┌─ GIVEN DATA
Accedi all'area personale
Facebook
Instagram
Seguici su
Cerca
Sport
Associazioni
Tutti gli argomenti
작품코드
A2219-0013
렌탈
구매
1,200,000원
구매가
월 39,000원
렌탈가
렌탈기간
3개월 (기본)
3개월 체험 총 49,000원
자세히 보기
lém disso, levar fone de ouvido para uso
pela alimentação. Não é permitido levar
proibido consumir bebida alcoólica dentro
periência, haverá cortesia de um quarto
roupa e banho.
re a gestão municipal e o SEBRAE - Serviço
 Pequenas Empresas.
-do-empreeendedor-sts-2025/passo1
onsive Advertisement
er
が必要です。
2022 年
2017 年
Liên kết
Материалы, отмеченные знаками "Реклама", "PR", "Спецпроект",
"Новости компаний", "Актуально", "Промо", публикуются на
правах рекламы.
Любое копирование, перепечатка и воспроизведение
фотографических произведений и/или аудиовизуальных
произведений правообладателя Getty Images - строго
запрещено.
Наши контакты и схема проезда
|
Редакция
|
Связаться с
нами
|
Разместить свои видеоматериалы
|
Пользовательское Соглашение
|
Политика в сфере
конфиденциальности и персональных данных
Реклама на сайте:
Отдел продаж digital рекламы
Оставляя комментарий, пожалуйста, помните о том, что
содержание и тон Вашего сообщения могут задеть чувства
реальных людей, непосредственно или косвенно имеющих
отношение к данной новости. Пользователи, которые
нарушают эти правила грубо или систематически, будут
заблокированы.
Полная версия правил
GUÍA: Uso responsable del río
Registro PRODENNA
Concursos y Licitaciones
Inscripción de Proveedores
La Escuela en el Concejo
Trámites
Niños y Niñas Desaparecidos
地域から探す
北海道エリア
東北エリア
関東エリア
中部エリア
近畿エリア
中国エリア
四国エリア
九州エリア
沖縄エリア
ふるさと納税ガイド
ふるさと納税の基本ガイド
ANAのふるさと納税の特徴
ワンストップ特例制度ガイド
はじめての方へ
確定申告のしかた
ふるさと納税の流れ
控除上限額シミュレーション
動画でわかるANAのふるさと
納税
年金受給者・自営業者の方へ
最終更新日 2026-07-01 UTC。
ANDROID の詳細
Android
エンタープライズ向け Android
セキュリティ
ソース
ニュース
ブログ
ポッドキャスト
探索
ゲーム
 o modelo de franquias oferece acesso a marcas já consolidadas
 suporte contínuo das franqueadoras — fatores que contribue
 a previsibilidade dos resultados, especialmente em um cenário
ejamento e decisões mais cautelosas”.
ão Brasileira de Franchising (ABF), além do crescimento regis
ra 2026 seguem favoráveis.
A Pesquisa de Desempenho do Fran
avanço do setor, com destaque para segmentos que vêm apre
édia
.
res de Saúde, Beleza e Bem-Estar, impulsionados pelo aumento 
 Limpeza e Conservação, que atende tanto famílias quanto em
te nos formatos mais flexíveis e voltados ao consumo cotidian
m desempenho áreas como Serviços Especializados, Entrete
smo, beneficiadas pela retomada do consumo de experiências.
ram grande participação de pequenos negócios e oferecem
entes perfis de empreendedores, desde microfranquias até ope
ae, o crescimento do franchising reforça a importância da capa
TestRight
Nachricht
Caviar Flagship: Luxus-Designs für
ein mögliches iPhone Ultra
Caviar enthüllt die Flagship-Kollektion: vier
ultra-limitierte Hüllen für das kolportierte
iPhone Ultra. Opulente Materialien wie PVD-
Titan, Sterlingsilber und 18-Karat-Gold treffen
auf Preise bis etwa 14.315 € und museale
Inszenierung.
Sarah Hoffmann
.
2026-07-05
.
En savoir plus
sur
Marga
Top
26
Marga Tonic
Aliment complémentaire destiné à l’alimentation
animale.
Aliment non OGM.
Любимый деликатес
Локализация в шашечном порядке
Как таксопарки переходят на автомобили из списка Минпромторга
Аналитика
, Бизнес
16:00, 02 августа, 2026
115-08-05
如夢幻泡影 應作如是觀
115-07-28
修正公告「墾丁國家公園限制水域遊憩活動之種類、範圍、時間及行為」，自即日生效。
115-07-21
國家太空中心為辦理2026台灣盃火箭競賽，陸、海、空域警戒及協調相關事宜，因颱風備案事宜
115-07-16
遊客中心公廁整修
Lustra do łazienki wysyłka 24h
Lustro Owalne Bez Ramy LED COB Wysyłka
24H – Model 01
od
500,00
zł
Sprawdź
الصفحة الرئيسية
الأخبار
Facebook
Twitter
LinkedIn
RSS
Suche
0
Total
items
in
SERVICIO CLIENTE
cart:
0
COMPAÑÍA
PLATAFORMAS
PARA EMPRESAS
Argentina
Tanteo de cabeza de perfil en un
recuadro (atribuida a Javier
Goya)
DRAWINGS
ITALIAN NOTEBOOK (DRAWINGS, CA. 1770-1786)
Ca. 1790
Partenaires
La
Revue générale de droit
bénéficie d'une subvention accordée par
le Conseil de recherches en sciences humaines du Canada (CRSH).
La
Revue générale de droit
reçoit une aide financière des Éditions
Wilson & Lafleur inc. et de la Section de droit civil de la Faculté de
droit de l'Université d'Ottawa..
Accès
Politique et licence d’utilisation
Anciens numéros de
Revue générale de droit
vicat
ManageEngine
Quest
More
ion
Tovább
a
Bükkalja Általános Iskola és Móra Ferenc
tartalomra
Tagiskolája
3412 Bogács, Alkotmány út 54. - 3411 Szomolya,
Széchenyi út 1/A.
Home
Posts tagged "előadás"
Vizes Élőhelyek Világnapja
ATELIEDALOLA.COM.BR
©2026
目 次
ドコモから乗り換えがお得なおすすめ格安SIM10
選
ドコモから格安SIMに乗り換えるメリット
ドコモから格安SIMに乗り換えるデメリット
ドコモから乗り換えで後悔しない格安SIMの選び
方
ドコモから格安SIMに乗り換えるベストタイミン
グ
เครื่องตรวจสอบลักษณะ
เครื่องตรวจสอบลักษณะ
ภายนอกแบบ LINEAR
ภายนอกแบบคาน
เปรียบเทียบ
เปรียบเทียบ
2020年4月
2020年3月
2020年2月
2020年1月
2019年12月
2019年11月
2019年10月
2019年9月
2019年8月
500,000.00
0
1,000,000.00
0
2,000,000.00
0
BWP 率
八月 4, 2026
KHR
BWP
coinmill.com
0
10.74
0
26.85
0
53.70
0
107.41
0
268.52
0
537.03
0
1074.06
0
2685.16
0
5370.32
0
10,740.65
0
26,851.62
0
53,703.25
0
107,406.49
└─
YOUR ASSIGNMENT - Please retype the data exactly as it stands, from its first line down to the line that contains "o modelo de", then stop.

OUTPUT -
Accedi all'area personale
Facebook
Instagram
Seguici su
Cerca
Sport
Associazioni
Tutti gli argomenti
작품코드
A2219-0013
렌탈
구매
1,200,000원
구매가
월 39,000원
렌탈가
렌탈기간
3개월 (기본)
3개월 체험 총 49,000원
자세히 보기
lém disso, levar fone de ouvido para uso
pela alimentação. Não é permitido levar
proibido consumir bebida alcoólica dentro
periência, haverá cortesia de um quarto
roupa e banho.
re a gestão municipal e o SEBRAE - Serviço
 Pequenas Empresas.
-do-empreeendedor-sts-2025/passo1
onsive Advertisement
er
が必要です。
2022 年
2017 年
Liên kết
Материалы, отмеченные знаками "Реклама", "PR", "Спецпроект",
"Новости компаний", "Актуально", "Промо", публикуются на
правах рекламы.
Любое копирование, перепечатка и воспроизведение
фотографических произведений и/или аудиовизуальных
произведений правообладателя Getty Images - строго
запрещено.
Наши контакты и схема проезда
|
Редакция
|
Связаться с
нами
|
Разместить свои видеоматериалы
|
Пользовательское Соглашение
|
Политика в сфере
конфиденциальности и персональных данных
Реклама на сайте:
Отдел продаж digital рекламы
Оставляя комментарий, пожалуйста, помните о том, что
содержание и тон Вашего сообщения могут задеть чувства
реальных людей, непосредственно или косвенно имеющих
отношение к данной новости. Пользователи, которые
нарушают эти правила грубо или систематически, будут
заблокированы.
Полная версия правил
GUÍA: Uso responsable del río
Registro PRODENNA
Concursos y Licitaciones
Inscripción de Proveedores
La Escuela en el Concejo
Trámites
Niños y Niñas Desaparecidos
地域から探す
北海道エリア
東北エリア
関東エリア
中部エリア
近畿エリア
中国エリア
四国エリア
九州エリア
沖縄エリア
ふるさと納税ガイド
ふるさと納税の基本ガイド
ANAのふるさと納税の特徴
ワンストップ特例制度ガイド
はじめての方へ
確定申告のしかた
ふるさと納税の流れ
控除上限額シミュレーション
動画でわかるANAのふるさと
納税
年金受給者・自営業者の方へ
最終更新日 2026-07-01 UTC。
ANDROID の詳細
Android
エンタープライズ向け Android
セキュリティ
ソース
ニュース
ブログ
ポッドキャスト
探索
ゲーム
 o modelo de franquias oferece acesso a marcas já consolidadas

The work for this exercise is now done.